En 2026, chacun·e a le droit de bénéficier d’une justice comptant autant de magistrat·es, procureur·es, greffier·es, policier·es enquêteur·ices, psychologues que dans les autres pays européens, d’un service public qui s’attache à rendre la justice pour tous et toutes dans des délais respectables plutôt que de chercher, comme elle le fait depuis plus de vingt années, à restreindre à tout prix son accès et à se débarrasser des stocks de dossiers.
Ainsi, le classement sans suite de la plainte dans le dossier de Lyhanna est malheureusement tristement banal dans le système judiciaire actuel. Il est le résultat d’une absence totale de politique pénale de lutte contre ces violences et d’une justice sans moyens qui gère des flux et trie âprement les dossiers de violences sexuelles.
Le syndicat des avocat·es de France tient à rappeler une évidence : en matière de violences sexuelles et sexistes, la seule injection de moyens ou la désignation de magistrat·es responsables, sans changement profond de paradigme, est une illusion.

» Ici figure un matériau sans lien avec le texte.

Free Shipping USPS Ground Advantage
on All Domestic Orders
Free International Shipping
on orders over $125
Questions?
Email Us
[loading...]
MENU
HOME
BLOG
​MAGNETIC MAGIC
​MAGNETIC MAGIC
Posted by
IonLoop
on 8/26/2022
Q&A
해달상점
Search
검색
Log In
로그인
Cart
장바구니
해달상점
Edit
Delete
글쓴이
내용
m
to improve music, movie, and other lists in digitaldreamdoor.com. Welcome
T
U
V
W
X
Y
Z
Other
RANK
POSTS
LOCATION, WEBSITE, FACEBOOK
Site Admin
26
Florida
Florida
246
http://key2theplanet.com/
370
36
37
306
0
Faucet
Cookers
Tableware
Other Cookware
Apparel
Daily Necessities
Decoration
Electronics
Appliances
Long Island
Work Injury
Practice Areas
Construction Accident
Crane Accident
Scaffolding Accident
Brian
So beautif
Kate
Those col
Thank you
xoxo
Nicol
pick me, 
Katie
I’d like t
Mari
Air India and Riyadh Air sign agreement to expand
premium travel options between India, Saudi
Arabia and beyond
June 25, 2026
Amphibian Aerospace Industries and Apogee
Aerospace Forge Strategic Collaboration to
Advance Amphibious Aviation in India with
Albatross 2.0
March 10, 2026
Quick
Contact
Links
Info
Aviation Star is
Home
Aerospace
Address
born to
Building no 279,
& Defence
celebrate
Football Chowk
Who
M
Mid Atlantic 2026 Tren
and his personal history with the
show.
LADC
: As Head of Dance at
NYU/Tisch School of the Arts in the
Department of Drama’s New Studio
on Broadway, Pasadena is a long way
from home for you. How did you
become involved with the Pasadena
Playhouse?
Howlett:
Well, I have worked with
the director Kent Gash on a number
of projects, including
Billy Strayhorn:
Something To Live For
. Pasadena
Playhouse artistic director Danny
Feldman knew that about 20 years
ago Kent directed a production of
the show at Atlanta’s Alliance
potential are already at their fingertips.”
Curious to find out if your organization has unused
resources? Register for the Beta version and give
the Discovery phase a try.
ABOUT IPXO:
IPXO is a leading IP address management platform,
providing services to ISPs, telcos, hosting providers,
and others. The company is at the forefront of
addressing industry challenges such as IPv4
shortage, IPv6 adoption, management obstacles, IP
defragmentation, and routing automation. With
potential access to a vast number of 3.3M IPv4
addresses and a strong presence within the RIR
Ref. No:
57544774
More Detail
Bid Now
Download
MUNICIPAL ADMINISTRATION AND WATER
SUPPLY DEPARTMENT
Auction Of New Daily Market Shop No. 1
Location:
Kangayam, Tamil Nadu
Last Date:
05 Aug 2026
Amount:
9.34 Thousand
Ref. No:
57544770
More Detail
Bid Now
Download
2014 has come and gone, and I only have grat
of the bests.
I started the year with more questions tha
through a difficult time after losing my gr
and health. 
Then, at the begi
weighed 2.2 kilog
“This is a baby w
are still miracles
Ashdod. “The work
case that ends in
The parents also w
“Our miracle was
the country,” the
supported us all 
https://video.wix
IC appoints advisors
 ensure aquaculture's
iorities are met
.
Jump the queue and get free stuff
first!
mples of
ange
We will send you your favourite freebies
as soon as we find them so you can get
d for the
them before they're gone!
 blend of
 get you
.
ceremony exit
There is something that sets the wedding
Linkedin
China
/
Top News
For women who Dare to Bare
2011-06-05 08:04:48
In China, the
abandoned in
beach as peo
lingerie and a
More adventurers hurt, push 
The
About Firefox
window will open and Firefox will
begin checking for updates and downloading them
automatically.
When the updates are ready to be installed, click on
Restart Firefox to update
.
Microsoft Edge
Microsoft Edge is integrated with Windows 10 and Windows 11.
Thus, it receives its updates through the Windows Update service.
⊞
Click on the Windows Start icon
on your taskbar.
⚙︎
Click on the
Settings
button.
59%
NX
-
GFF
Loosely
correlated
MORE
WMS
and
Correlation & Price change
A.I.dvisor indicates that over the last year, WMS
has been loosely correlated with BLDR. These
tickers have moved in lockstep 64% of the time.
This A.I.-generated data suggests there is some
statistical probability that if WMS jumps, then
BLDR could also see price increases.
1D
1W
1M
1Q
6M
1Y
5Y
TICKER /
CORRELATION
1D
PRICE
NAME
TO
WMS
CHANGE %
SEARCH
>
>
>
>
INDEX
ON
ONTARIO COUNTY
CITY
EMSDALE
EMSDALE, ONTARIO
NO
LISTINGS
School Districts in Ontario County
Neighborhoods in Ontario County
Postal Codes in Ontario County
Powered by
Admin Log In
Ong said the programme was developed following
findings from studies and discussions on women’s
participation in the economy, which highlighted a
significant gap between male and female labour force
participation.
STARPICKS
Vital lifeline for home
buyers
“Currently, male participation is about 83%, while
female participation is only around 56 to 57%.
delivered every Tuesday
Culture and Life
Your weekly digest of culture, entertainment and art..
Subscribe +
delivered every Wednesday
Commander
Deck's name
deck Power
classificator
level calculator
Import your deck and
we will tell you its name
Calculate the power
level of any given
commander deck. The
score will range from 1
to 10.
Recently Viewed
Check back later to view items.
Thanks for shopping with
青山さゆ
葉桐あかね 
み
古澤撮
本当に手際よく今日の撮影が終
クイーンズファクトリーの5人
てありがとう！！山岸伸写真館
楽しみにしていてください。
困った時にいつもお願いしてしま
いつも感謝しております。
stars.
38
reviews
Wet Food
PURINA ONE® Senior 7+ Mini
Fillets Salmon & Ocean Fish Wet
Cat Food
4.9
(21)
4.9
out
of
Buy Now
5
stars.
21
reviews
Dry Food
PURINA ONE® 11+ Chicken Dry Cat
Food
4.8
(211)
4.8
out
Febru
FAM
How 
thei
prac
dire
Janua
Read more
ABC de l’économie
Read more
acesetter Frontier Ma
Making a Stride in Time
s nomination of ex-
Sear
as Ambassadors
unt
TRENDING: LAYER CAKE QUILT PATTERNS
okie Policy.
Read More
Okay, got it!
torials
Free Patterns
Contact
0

En effet, l’institution policière et judiciaire n’est pas un vase clos, imperméable aux biais de la société. Elle demeure structurellement imprégnée de stéréotypes de genre et d’une culture patriarcale qui conditionnent l’accueil des victimes, la conduite des enquêtes et l’analyse juridique des faits. L’incapacité de cette institution à traiter dignement et efficacement les violences faites aux femmes et aux enfants est ainsi avant tout un problème endémique.
Sans une approche pénale repensée et ancrée dans une perspective claire de lutte contre le patriarcat et la domination des adultes sur les enfants, sans des formations sérieuses sur les biais masculinistes et sexistes et les mécanismes réactionnels des victimes, les dysfonctionnements continueront.
Nommer 1 000 procureur·es ou magistrat·es instructeur·ices de plus au sein du système actuel, sans travailler leurs biais systémiques, produira mécaniquement le même résultat : autant de classements sans suite supplémentaires et une industrialisation de la violence institutionnelle.
Le SAF rappelle que la qualité de la réponse pénale ne se jauge pas au seul nombre de ses magistrat·es, et encore moins à l’incarcération massive des auteurs, mais aussi à sa capacité à appréhender la réalité des rapports de domination.
Il est grand temps de cesser de panser une plaie béante avec de simples ajustements d’effectifs ou des promesses de sévérité pénale qui ne résoudront pas un problème structurel de notre société.
Sans une remise en cause frontale du patriarcat et de la domination adulte dans la pratique judiciaire, la justice continuera d’être la chambre d’enregistrement de l’impunité.
Le SAF appelle à une mobilisation massive de toutes et tous pour obtenir un réel changement.
Le SAF appelle en particulier les acteurs et actrices de la chaîne pénale à se coordonner pour inventer une justice qui garantisse aux victimes de violences sexuelles un traitement judiciaire digne et effectif de leurs plaintes.
Le SAF demande qu’une politique pénale prioritaire soit menée pour le traitement des violences faites aux femmes et aux enfants, et que le budget nécessaire lui soit alloué, y compris les subventions aux associations de terrain impliquées dans l’aide et l’accompagnement des victimes.